WHAT IS EXPECTED:
Run through the data and copy out every line that mentions the word "Empresa".

Saved entries:
++++
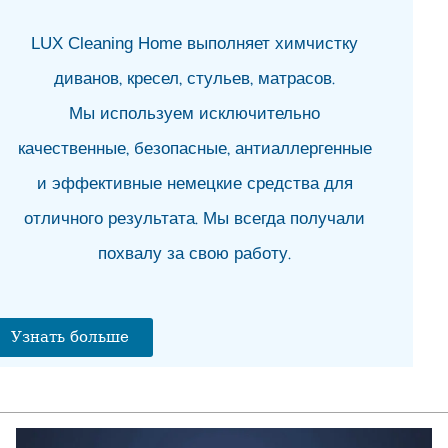
Пр
угл
LUX Cleaning Home выполняет химчистку
07.0
диванов, кресел, стульев, матрасов.
«Си
в 
Мы используем исключительно
07.0
качественные, безопасные, антиаллергенные
«Б
по
и эффективные немецкие средства для
под
07.0
отличного результата. Мы всегда получали
Ара
похвалу за свою работу.
не
07.0
Мо
Ал
Узнать больше
06.0
Сл
иму
кру
Ар
06.0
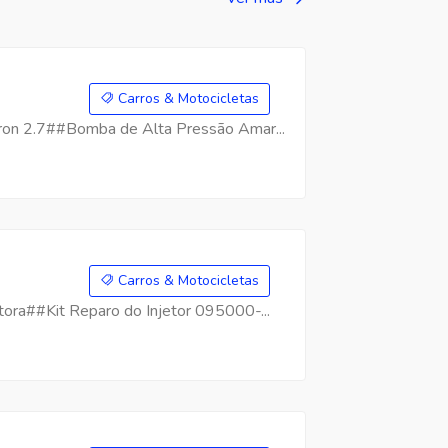
Carros & Motocicletas
on 2.7##Bomba de Alta Pressão Amar...
Carros & Motocicletas
ra##Kit Reparo do Injetor 095000-...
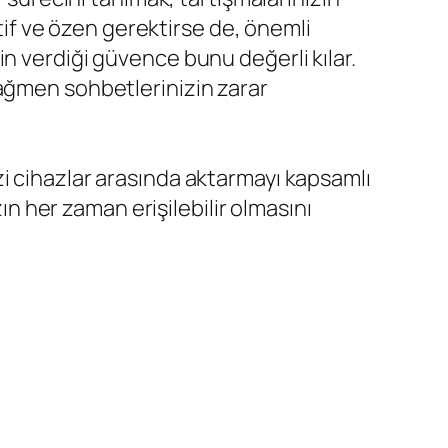
atif ve özen gerektirse de, önemli
n verdiği güvence bunu değerli kılar.
rağmen sohbetlerinizin zarar
i cihazlar arasında aktarmayı kapsamlı
n her zaman erişilebilir olmasını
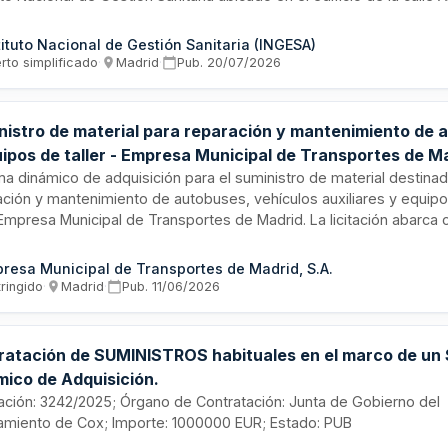
o 56 de Madrid. La licitación se estructura en seis lotes temático
en materiales de electricidad, cerrajería, carpintería, pintura, albañi
tituto Nacional de Gestión Sanitaria (INGESA)
nería. El plazo de vigencia del contrato es de tres meses desde la
rto simplificado
·
Madrid
·
Pub.
20/07/2026
ización, con entregas parciales según la planificación de los traba
nistro de material para reparación y mantenimiento de 
uipos de taller - Empresa Municipal de Transportes de M
ma dinámico de adquisición para el suministro de material destinad
ación y mantenimiento de autobuses, vehículos auxiliares y equipos
 Empresa Municipal de Transportes de Madrid. La licitación abarca 
orías de productos: piezas y componentes de automoción, hierros 
retería, productos químicos, y vestuario con equipos de protección
resa Municipal de Transportes de Madrid, S.A.
tablece mediante procedimiento restringido con tramitación ordina
ringido
·
Madrid
·
Pub.
11/06/2026
ntación electrónica, regido por el Real Decreto-ley 3/2020 y norm
tos del sector público.
ratación de SUMINISTROS habituales en el marco de un
mico de Adquisición.
citación: 3242/2025; Órgano de Contratación: Junta de Gobierno del
amiento de Cox; Importe: 1000000 EUR; Estado: PUB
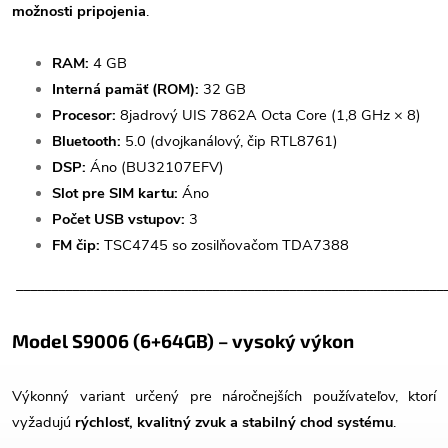
možnosti pripojenia
.
RAM:
4 GB
Interná pamäť (ROM):
32 GB
Procesor:
8jadrový UIS 7862A Octa Core (1,8 GHz × 8)
Bluetooth:
5.0 (dvojkanálový, čip RTL8761)
DSP:
Áno (BU32107EFV)
Slot pre SIM kartu:
Áno
Počet USB vstupov:
3
FM čip:
TSC4745 so zosilňovačom TDA7388
_____________________________________________________________
Model S9006 (6+64GB) – vysoký výkon
Výkonný variant určený pre náročnejších používateľov, ktorí
vyžadujú
rýchlosť, kvalitný zvuk a stabilný chod systému
.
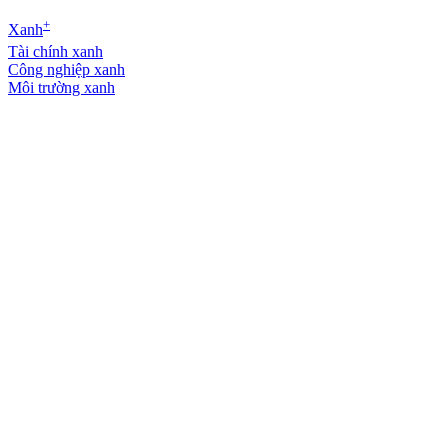
+
Xanh
Tài chính xanh
Công nghiệp xanh
Môi trường xanh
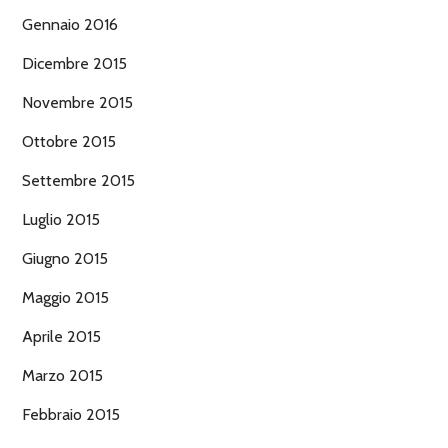
Gennaio 2016
Dicembre 2015
Novembre 2015
Ottobre 2015
Settembre 2015
Luglio 2015
Giugno 2015
Maggio 2015
Aprile 2015
Marzo 2015
Febbraio 2015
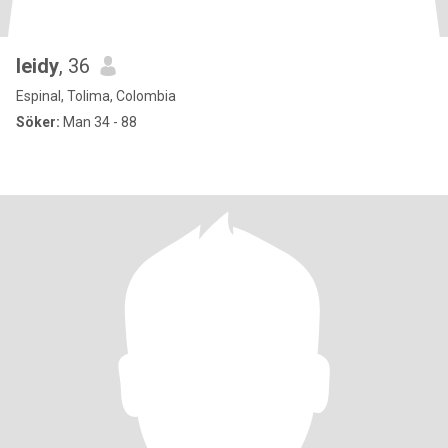
leidy
, 36
Espinal, Tolima, Colombia
Söker:
Man 34 - 88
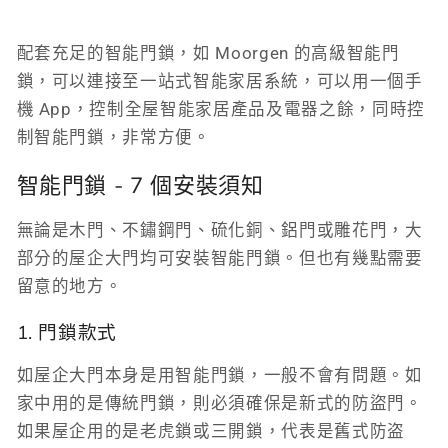
配套充足的智能門鎖，如 Moorgen 的高級智能門
鎖，可以連接至一站式智能家居系統，可以用一個手
機 App，控制全屋智能家居產品及電器之餘，同時控
制智能門鎖，非常方便。
智能門鎖 - 7 個安裝須知
無論是木門、不鏽鋼門、硫化銅、鋁門或雕花門，大
部分的屋企大門均可安裝智能門鎖。但也有幾點需要
留意的地方。
1. 門鎖款式
如屋企大門本身是用智能門鎖，一般不會有問題。如
家中用的是傳統門鎖，則必須確保是新式的防盜門。
如果屋企用的是老虎鎖或三開鎖，代表是舊式防盗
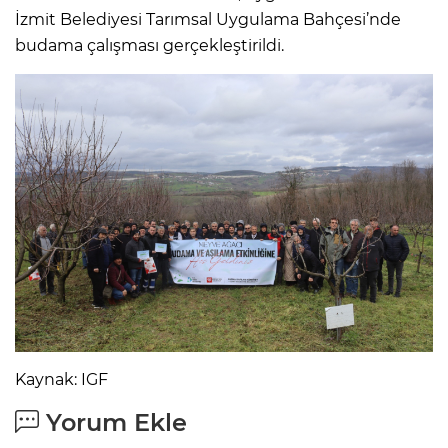
İzmit Belediyesi Tarımsal Uygulama Bahçesi’nde
budama çalışması gerçekleştirildi.
Kaynak: IGF
Yorum Ekle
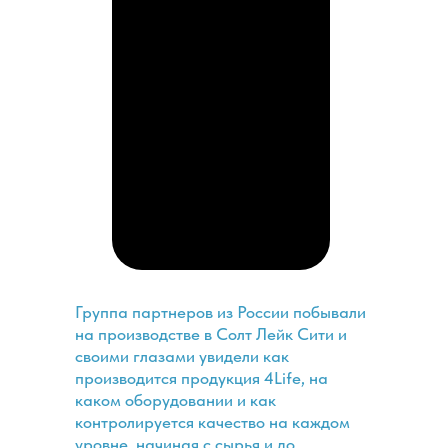
Группа партнеров из России побывали
на производстве в Солт Лейк Сити и
своими глазами увидели как
производится продукция 4Life, на
каком оборудовании и как
контролируется качество на каждом
уровне, начиная с сырья и до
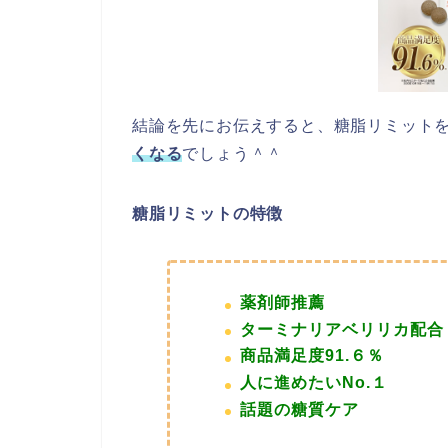
結論を先にお伝えすると、糖脂リミット
くなる
でしょう＾＾
糖脂リミットの特徴
薬剤師推薦
ターミナリアベリリカ配合
商品満足度91.６％
人に進めたいNo.１
話題の糖質ケア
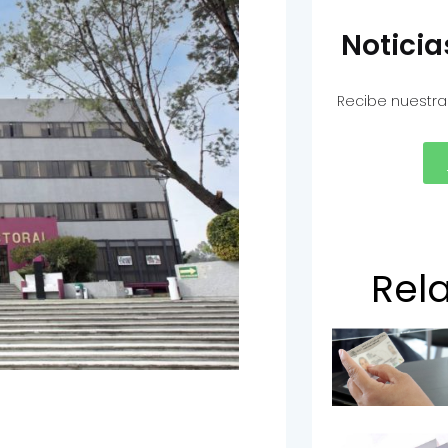
Notici
Recibe nuestra
Rel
++++
THE COMPLETED TASK:
uipos de taller - Empresa Municipal de Transportes de M
 Empresa Municipal de Transportes de Madrid. La licitación abarca 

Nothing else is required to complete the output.